> **Material for the task**
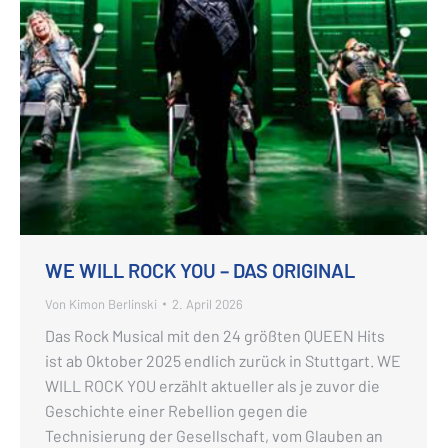
WE WILL ROCK YOU – DAS ORIGINAL
Von
Kimon Berlinski
2. April 2026
Das Rock Musical mit den 24 größten QUEEN Hits
ist ab Oktober 2025 endlich zurück in Stuttgart. WE
WILL ROCK YOU erzählt aktueller als je zuvor die
Geschichte einer Rebellion gegen die
Technisierung der Gesellschaft, vom Glauben an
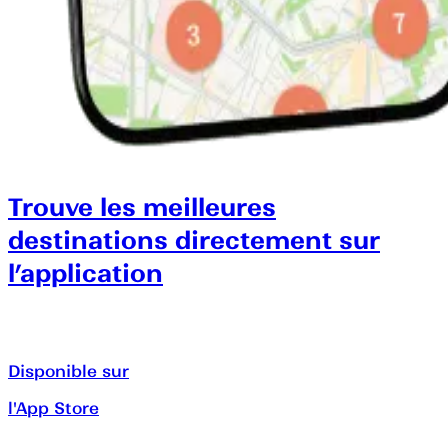
Trouve les meilleures
destinations directement sur
l’application
Disponible sur
l'App Store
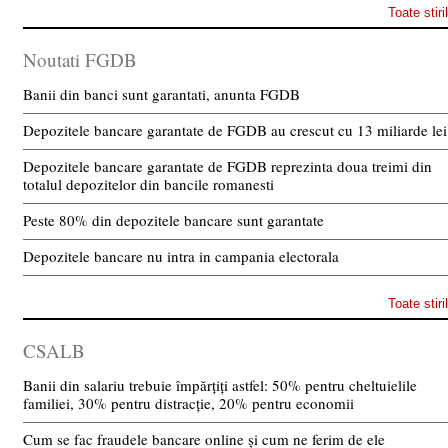
Toate stiri
Noutati FGDB
Banii din banci sunt garantati, anunta FGDB
Depozitele bancare garantate de FGDB au crescut cu 13 miliarde lei
Depozitele bancare garantate de FGDB reprezinta doua treimi din
totalul depozitelor din bancile romanesti
Peste 80% din depozitele bancare sunt garantate
Depozitele bancare nu intra in campania electorala
Toate stiri
CSALB
Banii din salariu trebuie împărțiți astfel: 50% pentru cheltuielile
familiei, 30% pentru distracție, 20% pentru economii
Cum se fac fraudele bancare online și cum ne ferim de ele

> **Work instruction**
Skip the pictures and print exactly the lines from the one containing "2. April 2026" through the end of the records above.

> **Worked solution**
2. April 2026
Das Rock Musical mit den 24 größten QUEEN Hits
ist ab Oktober 2025 endlich zurück in Stuttgart. WE
WILL ROCK YOU erzählt aktueller als je zuvor die
Geschichte einer Rebellion gegen die
Technisierung der Gesellschaft, vom Glauben an
Trouve les meilleures
destinations directement sur
l’application
Disponible sur
l'App Store
Toate stiri
Noutati FGDB
Banii din banci sunt garantati, anunta FGDB
Depozitele bancare garantate de FGDB au crescut cu 13 miliarde lei
Depozitele bancare garantate de FGDB reprezinta doua treimi din
totalul depozitelor din bancile romanesti
Peste 80% din depozitele bancare sunt garantate
Depozitele bancare nu intra in campania electorala
Toate stiri
CSALB
Banii din salariu trebuie împărțiți astfel: 50% pentru cheltuielile
familiei, 30% pentru distracție, 20% pentru economii
Cum se fac fraudele bancare online și cum ne ferim de ele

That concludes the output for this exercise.